Judith Wright (1915-2000) is primarily a poet and an activist but is mainly a poet. She was born into a pastoral family whose roots in this country go back to the 1830s when they were granted large tracks of land in the Hunter Valley, and before that in England they go back through a long line of country gentry on one side and Scots Rebels on the other.

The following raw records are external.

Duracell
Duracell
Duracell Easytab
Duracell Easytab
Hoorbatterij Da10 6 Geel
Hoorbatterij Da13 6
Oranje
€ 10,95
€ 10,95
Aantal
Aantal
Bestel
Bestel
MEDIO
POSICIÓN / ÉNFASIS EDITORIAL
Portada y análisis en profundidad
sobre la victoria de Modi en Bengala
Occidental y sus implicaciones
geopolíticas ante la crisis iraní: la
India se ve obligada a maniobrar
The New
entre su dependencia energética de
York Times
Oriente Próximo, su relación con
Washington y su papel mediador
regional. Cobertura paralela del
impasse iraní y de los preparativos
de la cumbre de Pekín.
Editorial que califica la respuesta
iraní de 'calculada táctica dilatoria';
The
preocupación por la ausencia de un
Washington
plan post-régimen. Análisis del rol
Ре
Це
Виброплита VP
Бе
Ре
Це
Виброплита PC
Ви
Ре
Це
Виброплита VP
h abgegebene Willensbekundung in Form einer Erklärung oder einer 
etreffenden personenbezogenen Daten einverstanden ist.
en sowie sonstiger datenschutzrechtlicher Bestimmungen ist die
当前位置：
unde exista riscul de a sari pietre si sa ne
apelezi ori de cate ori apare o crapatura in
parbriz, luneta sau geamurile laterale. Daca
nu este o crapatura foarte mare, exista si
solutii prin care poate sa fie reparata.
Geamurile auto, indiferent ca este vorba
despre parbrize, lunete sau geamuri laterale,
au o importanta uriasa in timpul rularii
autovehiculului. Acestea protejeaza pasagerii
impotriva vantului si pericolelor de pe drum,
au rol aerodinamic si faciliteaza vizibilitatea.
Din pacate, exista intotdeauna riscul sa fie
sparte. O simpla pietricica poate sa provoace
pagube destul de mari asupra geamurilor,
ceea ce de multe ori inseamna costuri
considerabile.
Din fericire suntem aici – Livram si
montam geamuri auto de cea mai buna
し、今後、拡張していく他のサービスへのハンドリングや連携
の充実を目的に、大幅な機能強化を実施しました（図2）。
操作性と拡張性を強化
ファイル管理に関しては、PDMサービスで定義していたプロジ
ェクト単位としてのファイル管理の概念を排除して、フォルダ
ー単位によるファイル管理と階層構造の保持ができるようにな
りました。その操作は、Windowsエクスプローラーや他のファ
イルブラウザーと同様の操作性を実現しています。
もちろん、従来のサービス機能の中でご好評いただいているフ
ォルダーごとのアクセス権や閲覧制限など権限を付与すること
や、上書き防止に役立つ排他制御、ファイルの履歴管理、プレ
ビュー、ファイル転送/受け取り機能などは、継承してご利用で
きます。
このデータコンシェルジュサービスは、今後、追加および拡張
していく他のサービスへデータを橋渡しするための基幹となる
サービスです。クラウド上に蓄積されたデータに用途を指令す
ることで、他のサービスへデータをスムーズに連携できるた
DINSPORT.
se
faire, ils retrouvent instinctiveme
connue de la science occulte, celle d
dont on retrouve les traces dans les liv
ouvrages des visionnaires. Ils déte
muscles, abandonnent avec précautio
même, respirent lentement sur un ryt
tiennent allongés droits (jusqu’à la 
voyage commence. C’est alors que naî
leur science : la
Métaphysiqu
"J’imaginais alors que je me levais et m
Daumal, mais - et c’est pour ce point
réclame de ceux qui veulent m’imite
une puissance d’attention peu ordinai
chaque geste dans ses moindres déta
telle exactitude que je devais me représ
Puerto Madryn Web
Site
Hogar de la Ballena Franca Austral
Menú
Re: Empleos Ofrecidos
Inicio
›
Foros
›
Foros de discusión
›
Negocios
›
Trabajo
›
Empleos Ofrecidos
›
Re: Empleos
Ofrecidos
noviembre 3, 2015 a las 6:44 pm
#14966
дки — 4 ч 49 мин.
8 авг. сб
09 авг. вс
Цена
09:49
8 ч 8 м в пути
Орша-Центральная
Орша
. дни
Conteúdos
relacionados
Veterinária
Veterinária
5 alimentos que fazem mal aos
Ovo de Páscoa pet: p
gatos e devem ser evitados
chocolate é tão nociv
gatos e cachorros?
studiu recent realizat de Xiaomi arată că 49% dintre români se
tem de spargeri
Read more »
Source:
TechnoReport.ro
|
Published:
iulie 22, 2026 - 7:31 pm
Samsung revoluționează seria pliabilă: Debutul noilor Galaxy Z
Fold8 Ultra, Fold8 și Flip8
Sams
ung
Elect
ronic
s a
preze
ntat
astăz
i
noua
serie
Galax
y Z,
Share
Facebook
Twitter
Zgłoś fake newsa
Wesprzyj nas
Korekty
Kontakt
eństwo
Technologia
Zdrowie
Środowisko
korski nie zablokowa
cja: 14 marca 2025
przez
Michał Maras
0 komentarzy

She brought a particular perspective to the world of people, things, ideas and values, a uniqueness Hopkins writes about that made her who she was. "Essentially Judith Wright's self has been oppositional. She has played a match against the current of the times, against technology and the destruction of the environment, against war and its violations of our common humanity and against the historical amnesia that condemns the past and the original inhabitants of this country to oblivion. . . reminding us despite the concealments and evasions of our culture of 'the unconcealedness of the nature of pain, death, and love' " . . . Her Australian matter-of-factness . . . Wright's gift for love, friendship and the whole range of bodily experience and the passionate honesty animate her still. . . . She has lived her own life, never the one others posited for her, and she kept her own way of 'looking aslant on the world', to borrow a phrase from Emily Dickinson." (edited from Veronica Brady's biography, "A Delicate Balance between Trespass and Honour" at ANL site).
W(illiam) B(utler) Yeats 1865-1929. Irish playwright, poet, critic. His interest in religion led to Theosophy and mystical arts as the most important pursuit after poetry; he yeanred for 'psychological' truth.; 1890 joined the Hermetic Order of the Golden Dawn; 1902 helped found the Irish national theatre; 1903 lucrative lecture tour of USA; Easter 1916 celebrates the heroes and heroines of Irish nationalism; 1922 Irish Civil War, Irish Free; State Constitution and became an Irish Senator; 1923 won the Nobel Prize for Literature.
Yevtushenko, Yevgeni Aleksandrovich. b 1933; moved to Moscow 1944; non-conformist works attacking prejudices and abuses in the Soviet system; reintroduced love poetry and lyrics after the Stalinist era; were translated world-wide; 1960 tours abroard; 1963 rebuked by Khrushchev after his autobiography.